What, I thought? Had my tone of reason in the face of monstrosity finally registered? But no.
"Blu-tack!"
"What?"
"Blu-tack!"
"Blu-tack?"
"Aye; Blu-tack. You know: Blu-tack!"
Norris thought about this. Then said excitedly. "Aye; Blu-tack!" "Blu-tack!" Gav said again, looking wide-eyed and pleased with himself.
"The very thing!" Norris nodded vigorously.
I shook my head, quitting the kitchen doorway for the comparative sanity of the dark and empty hallway. "You crack the Bollinger," I muttered. "I'll just phone the Nobel Prize Committee and tell them their search is over for another year."
"Blu-tack, ya beauty!" I heard from the white-glowing crucible of cutting-edge technological advancement that our humble kitchen had become.
"You mean you haven't read them all?"
"I went off the idea," I said. I was sitting in what had effectively become my boudoir; our living room. Aunt Janice seemed to prefer staying here with Gavin to travelling out to Crow Road most nights.
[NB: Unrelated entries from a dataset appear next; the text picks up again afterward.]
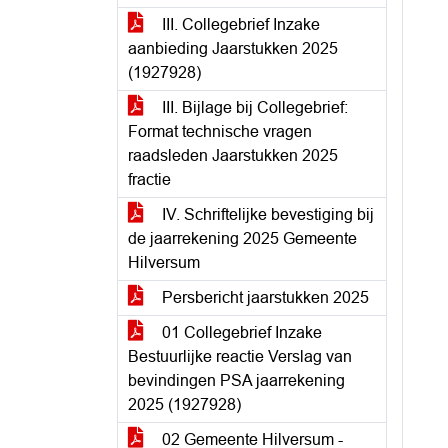
III. Collegebrief Inzake
aanbieding Jaarstukken 2025
(1927928)
III. Bijlage bij Collegebrief:
Format technische vragen
raadsleden Jaarstukken 2025
fractie
IV. Schriftelijke bevestiging bij
de jaarrekening 2025 Gemeente
Hilversum
Persbericht jaarstukken 2025
01 Collegebrief Inzake
Bestuurlijke reactie Verslag van
bevindingen PSA jaarrekening
2025 (1927928)
02 Gemeente Hilversum -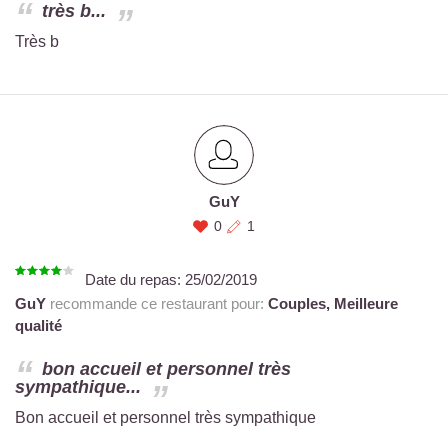
très b...
Très b
GuY
0
1
Date du repas:
25/02/2019
GuY
recommande ce restaurant pour:
Couples,
Meilleure
qualité
bon accueil et personnel très
sympathique...
Bon accueil et personnel très sympathique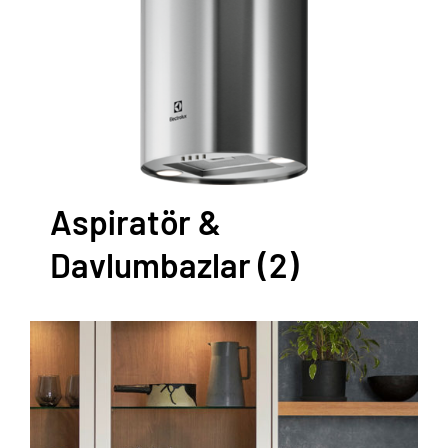
Aspiratör &
Davlumbazlar
(2)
Gav and Janice sat on the couch, loosely attired in dressing gowns and watching a video.
I had been sitting at the table housed in the living room bay window, trying to write a paper for a tutorial the next day, but Gavin and Janice had chosen to punctuate their highly audible coupling sessions (in what the more tenacious core-areas of my long-term memory still sporadically insisted had once been my bedroom) with an almost equally noisy episode of tortilla chip eating. The corny raucousness which ensued of course meant that the television volume had to be turned up to window-shaking levels so that the happy couple could savour the exquisitely enunciated phrasing of Arnold Schwarzenneger's lines over the noise of their munching.
I had admitted defeat on the subject of the links between agricultural and industrial revolution and British Imperialism, and sat down to watch the video. Perhaps appropriately, given the inflammatory nature of the effect Gav and Janice seemed to have on each other's glands, it was called Red Heat.